Aproveitaram bem, mas foram descobertos pelo chefão de lá. Veio
castigo: o jabuti foi o primeiro a ser jogado para baixo, caiu numa
pedra e ficou em cacos. Por isso que ele tem o casco todo remendado.
Já o sapo, ladino como só, suplicou para que não fosse lançado na
água, onde morreria. Imagina só! Que estratégia! Veio para baixo, em direção de
uma grande gamboa e saiu feliz da vida. Esperto que só!
Tia
Iaiá (Maria da Barra), sábia mulher num corpinho tão frágil,
certa manhã ensinou uma lição dos sapos: “Ontem, no serão,
na lagoa do Nofre, as nimbuias estavam assanhadas antes mesmo da
grande Lua.

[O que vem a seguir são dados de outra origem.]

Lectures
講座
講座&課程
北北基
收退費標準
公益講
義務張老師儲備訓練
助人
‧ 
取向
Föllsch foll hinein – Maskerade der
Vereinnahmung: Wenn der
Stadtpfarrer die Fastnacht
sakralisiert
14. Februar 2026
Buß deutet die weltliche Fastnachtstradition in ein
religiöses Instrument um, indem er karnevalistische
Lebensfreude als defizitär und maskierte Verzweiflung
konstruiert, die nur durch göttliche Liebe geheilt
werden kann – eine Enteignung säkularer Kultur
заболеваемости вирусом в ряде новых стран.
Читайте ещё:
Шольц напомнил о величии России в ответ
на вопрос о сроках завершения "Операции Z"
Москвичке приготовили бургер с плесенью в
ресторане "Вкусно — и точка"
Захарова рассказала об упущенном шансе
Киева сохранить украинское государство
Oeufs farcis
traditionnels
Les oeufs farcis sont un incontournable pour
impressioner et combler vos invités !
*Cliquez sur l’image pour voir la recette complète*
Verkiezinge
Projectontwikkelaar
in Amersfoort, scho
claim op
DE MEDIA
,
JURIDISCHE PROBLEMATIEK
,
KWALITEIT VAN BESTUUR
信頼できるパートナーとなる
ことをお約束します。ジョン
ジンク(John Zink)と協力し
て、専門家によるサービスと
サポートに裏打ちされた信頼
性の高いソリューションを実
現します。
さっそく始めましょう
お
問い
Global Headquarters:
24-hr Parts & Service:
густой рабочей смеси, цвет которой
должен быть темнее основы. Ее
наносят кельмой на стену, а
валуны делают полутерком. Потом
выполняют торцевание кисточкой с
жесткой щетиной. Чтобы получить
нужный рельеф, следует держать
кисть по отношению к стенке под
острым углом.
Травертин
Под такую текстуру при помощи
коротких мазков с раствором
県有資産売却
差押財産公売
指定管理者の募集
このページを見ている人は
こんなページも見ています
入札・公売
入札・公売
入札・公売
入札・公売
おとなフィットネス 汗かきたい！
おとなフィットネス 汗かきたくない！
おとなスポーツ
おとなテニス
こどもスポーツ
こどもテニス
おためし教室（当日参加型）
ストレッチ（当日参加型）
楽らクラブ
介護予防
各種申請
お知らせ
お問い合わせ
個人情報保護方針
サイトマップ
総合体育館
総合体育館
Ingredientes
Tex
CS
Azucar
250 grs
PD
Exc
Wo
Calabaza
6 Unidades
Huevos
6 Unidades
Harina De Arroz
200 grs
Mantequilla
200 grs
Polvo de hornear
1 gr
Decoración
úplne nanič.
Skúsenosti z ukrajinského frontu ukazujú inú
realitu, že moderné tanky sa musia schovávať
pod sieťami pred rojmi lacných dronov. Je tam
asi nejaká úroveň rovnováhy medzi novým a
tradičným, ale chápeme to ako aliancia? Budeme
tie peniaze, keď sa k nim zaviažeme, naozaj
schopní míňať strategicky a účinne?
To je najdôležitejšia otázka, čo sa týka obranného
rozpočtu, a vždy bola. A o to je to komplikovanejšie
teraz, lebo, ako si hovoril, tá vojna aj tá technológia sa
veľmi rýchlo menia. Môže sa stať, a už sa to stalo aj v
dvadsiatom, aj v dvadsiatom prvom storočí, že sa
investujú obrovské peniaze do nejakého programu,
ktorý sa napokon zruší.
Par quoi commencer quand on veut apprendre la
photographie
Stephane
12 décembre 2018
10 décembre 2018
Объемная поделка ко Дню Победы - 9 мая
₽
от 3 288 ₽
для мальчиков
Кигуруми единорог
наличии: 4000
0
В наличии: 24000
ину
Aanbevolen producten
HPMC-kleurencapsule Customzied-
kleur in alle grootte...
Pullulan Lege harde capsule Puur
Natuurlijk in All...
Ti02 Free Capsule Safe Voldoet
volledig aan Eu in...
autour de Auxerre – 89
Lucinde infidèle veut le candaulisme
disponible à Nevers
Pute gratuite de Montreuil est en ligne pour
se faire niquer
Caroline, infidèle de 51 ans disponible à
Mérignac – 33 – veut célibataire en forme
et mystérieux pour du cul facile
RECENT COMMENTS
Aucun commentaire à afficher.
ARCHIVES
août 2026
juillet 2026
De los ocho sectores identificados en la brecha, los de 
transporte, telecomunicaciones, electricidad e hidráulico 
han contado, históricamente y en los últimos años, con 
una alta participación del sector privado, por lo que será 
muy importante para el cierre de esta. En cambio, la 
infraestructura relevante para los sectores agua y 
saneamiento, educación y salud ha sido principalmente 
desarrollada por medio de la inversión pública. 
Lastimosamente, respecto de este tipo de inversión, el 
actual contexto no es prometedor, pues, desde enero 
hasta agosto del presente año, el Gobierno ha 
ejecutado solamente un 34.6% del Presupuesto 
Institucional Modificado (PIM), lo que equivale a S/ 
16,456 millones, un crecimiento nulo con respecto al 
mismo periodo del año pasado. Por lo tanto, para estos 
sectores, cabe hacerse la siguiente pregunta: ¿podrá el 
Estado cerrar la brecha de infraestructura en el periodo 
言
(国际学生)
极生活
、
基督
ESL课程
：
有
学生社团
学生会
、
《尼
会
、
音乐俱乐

Se preparem de hoje pra amanhã; é vento forte chegando.
Nem pensar de baixar canoa na praia”. De fato, no amanhecer do
dia seguinte, o bananal nas terras do velho João Bento estava
deitado, duas amendoeiras se desprenderam no jundu com raiz e tudo,
mas nenhuma casa foi estragada. “Milagre, meu filho!”.
Quando eu contei isso para o tio Marcelino, ele apresentou a seguinte
moral imoral: “Casamento a pique é quando o homem
está engolindo sapo em vez de comer perereca”.